◆ Instructions for the task
Each line of the data below containing "однобалочный" needs to be listed.

■ ■ ■ ■ ■

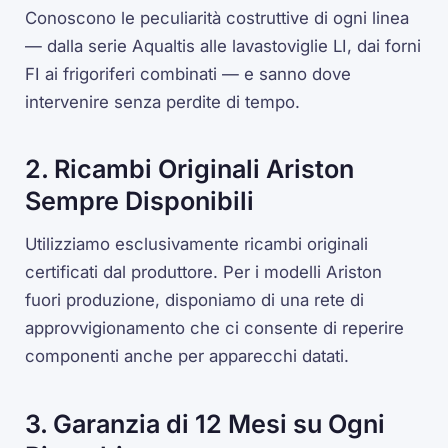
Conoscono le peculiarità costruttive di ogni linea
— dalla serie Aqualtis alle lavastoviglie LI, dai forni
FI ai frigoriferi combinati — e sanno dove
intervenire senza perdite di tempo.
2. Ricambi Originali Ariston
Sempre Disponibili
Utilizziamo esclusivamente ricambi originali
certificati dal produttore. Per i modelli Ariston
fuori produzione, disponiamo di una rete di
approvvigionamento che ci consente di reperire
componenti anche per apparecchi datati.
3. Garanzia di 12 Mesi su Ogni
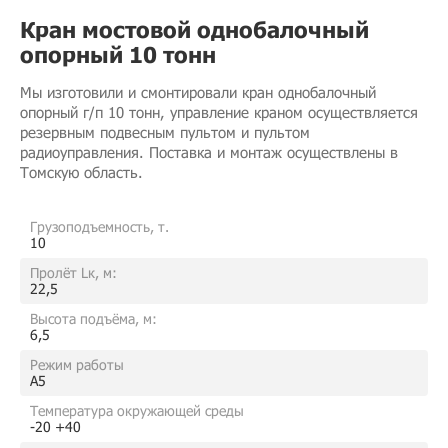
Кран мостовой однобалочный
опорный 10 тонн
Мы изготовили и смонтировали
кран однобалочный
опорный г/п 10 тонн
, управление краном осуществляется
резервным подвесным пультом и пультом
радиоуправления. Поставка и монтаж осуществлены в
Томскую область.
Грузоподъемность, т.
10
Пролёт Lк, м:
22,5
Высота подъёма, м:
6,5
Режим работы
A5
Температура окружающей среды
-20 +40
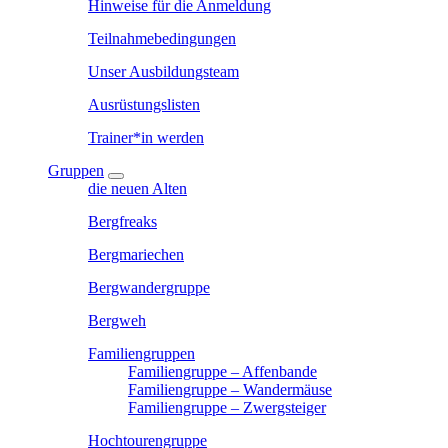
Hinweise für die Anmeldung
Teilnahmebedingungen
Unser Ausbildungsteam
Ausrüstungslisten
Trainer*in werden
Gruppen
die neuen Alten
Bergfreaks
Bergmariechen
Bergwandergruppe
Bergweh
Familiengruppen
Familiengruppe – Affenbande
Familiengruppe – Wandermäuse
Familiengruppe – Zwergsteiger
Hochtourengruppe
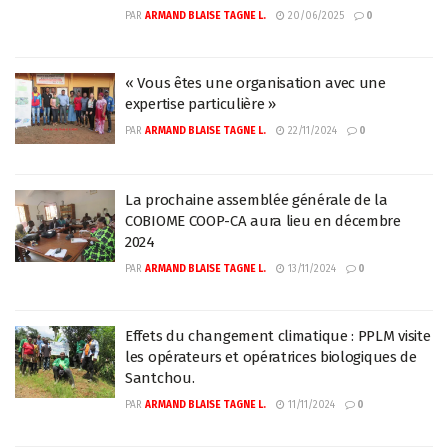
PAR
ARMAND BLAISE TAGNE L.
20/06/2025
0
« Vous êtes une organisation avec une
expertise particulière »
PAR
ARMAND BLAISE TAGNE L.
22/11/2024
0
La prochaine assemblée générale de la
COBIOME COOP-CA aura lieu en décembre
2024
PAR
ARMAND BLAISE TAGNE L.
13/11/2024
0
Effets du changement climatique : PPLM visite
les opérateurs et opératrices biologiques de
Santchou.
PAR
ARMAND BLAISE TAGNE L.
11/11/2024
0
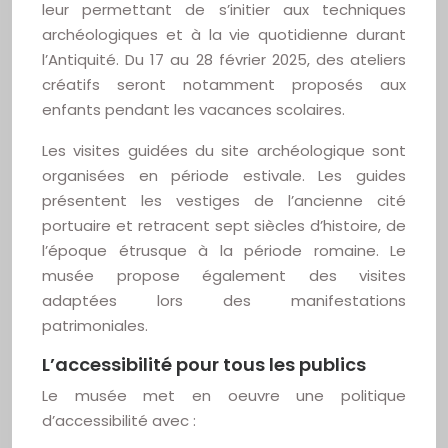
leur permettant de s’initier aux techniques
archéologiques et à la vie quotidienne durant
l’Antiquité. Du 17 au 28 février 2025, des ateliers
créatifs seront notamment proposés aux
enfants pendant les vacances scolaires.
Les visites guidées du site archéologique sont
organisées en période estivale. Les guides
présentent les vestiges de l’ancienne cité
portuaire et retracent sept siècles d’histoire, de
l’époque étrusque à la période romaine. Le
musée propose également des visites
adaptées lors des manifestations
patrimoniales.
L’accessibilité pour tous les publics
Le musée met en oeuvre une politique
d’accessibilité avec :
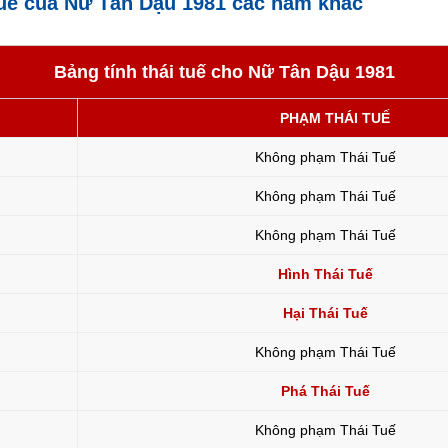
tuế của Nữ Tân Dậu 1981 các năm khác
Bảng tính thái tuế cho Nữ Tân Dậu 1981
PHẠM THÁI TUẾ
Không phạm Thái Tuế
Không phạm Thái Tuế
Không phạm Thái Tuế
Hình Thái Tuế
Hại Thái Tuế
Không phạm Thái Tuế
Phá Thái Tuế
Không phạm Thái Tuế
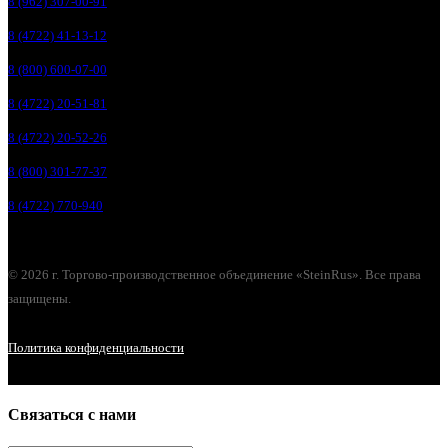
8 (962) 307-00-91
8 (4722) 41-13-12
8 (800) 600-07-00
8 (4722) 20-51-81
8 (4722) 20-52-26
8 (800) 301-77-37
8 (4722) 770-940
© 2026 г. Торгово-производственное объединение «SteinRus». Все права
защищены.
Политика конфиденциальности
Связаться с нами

■ ■ ■ ■ ■

◆ Answer below
Кран мостовой однобалочный
кран однобалочный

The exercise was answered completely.